WHAT IS NEEDED:
A faithful copy of each record is required, minus the images.

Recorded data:
************

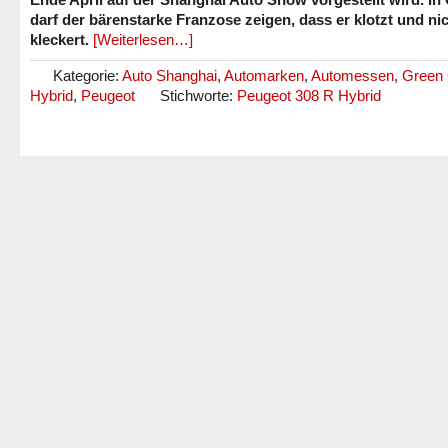
darf der bärenstarke Franzose zeigen, dass er klotzt und ni
kleckert.
[Weiterlesen…]
Kategorie:
Auto Shanghai
,
Automarken
,
Automessen
,
Green
Hybrid
,
Peugeot
Stichworte:
Peugeot 308 R Hybrid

************

YOUR RESPONSE:
darf der bärenstarke Franzose zeigen, dass er klotzt und ni
kleckert.
[Weiterlesen…]
Kategorie:
Auto Shanghai
,
Automarken
,
Automessen
,
Green
Hybrid
,
Peugeot
Stichworte:
Peugeot 308 R Hybrid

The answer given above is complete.